Brush up on your flying chariot versus incense chariot tactics with this close-quarters version of the complex Japanese relative of chess.
One of the aspects of Japanese culture I always wanted to get in on was the traditional board game of Shogi. A cousin of western Chess, its basic gameplay is very similar. Each player must strategically position their pieces in order to put their opponents king into checkmate.
Unlike chess, Shogi has a slightly larger board with more pieces, all of which have similar movements to chess pieces. However, when reaching a certain area of the board they become “promoted” (flipped over to reveal a new name) and their range of movements change.
If that weren’t enough, any pieces captured by an opponent can be put back onto the board adding to their own. It would be like one player controlling both queens in a game of chess.
Although these variations make Shogi a more deep and unpredictable game than chess, it also makes the game very daunting for beginner players. After trying some Shogi apps to get used to it, I quickly got tired of having my ass handed to me by the beginner-level AI represented by an anime 5-year-old avatar holding a teddy bear and blankie.
However, a new version has been released that might open a door for easily frustrated souls like myself. It’s called 9-Masu Shogi and is played on a tiny three-by-three square board using only eight of the original Shogi’s types of pieces.
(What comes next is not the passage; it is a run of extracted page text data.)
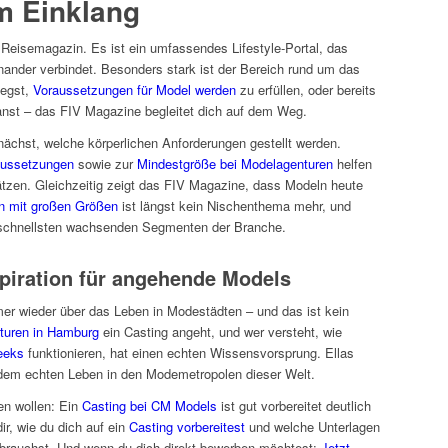
m Einklang
 Reisemagazin. Es ist ein umfassendes Lifestyle-Portal, das
nander verbindet. Besonders stark ist der Bereich rund um das
legst,
Voraussetzungen für Model werden
zu erfüllen, oder bereits
nst – das FIV Magazine begleitet dich auf dem Weg.
ächst, welche körperlichen Anforderungen gestellt werden.
ussetzungen
sowie zur
Mindestgröße bei Modelagenturen
helfen
hätzen. Gleichzeitig zeigt das FIV Magazine, dass Modeln heute
n mit großen Größen
ist längst kein Nischenthema mehr, und
schnellsten wachsenden Segmenten der Branche.
spiration für angehende Models
mer wieder über das Leben in Modestädten – und das ist kein
turen in Hamburg
ein Casting angeht, und wer versteht, wie
eeks
funktionieren, hat einen echten Wissensvorsprung. Ellas
 dem echten Leben in den Modemetropolen dieser Welt.
en wollen: Ein
Casting bei CM Models
ist gut vorbereitet deutlich
ir, wie du dich auf ein
Casting vorbereitest
und welche Unterlagen
brauchst. Und wenn du dich direkt bewerben möchtest:
Jetzt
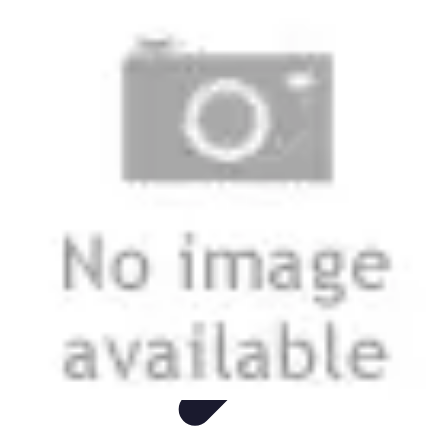
Montres Rares Collection
Guide
Comparatifs
Tendances
Collection
Achat
Montres Rares Collection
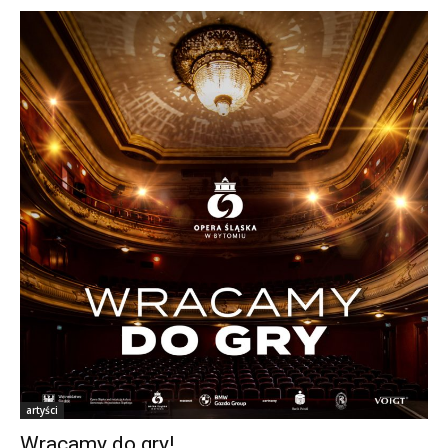
artyści
Wracamy do gry!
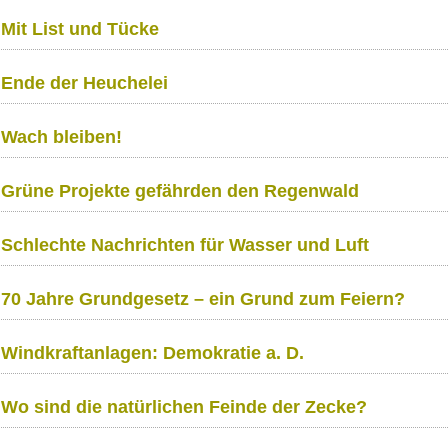
Mit List und Tücke
Ende der Heuchelei
Wach bleiben!
Grüne Projekte gefährden den Regenwald
Schlechte Nachrichten für Wasser und Luft
70 Jahre Grundgesetz – ein Grund zum Feiern?
Windkraftanlagen: Demokratie a. D.
Wo sind die natürlichen Feinde der Zecke?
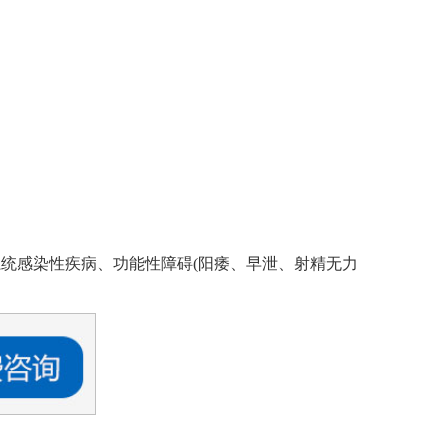
统感染性疾病、功能性障碍(阳痿、早泄、射精无力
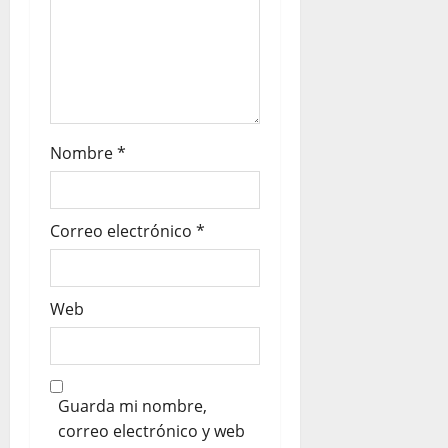
Nombre
*
Correo electrónico
*
Web
Guarda mi nombre,
correo electrónico y web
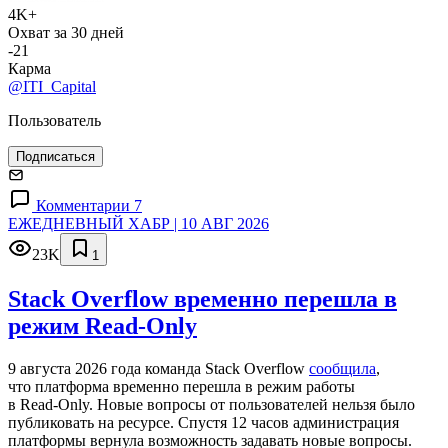
4K+
Охват за 30 дней
-21
Карма
@ITI_Capital
Пользователь
Подписаться
Комментарии 7
ЕЖЕДНЕВНЫЙ ХАБР | 10 АВГ 2026
23K
1
Stack Overflow временно перешла в
режим Read-Only
9 августа 2026 года команда Stack Overflow
сообщила
,
что платформа временно перешла в режим работы
в Read‑Only. Новые вопросы от пользователей нельзя было
публиковать на ресурсе. Спустя 12 часов администрация
платформы вернула возможность задавать новые вопросы.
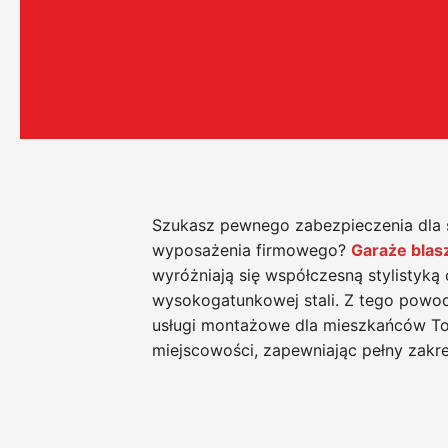
Szukasz pewnego zabezpieczenia dla
wyposażenia firmowego?
Garaże bla
wyróżniają się współczesną stylistyką 
wysokogatunkowej stali. Z tego pow
usługi montażowe dla mieszkańców Tor
miejscowości, zapewniając pełny zakre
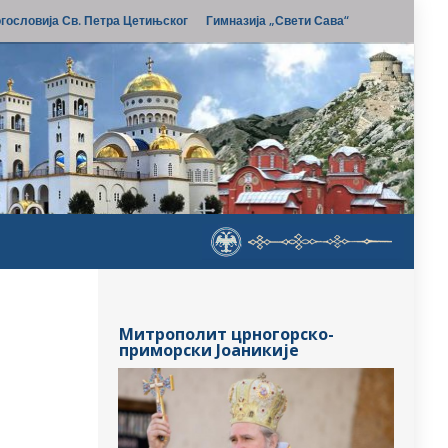
гословија Св. Петра Цетињског
Гимназија „Свети Сава“
Митрополит црногорско-
приморски Јоаникије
As you can see this seems to leave very little in the way of options and gameplay is mercifully short for novices. Movements and the goal of checkmate remain, but unlike regular Shogi there are 40 different starting positions to choose from.
This also allows players of differing ability to use handicaps, and choosing an opening arrangement adds an extra layer of strategic depth for seasoned players. As an introduction to Shogi, a training tool, or as a an entirely new variation of the game, 9-Masu Shogi has a lot to offer.
Made in cooperation with and endorsed by the Japan Shogi Association and with rules developed by high-ranking player Teruichi Aono, it has been well accepted by the Shogi community in Japan. Sales have also been strong with demand on the rise.
So put down those Pokémon and get with the game that all the cool sexagenarians are down with. But first, you might be wise to ease into it with some 9-Masu Shogi.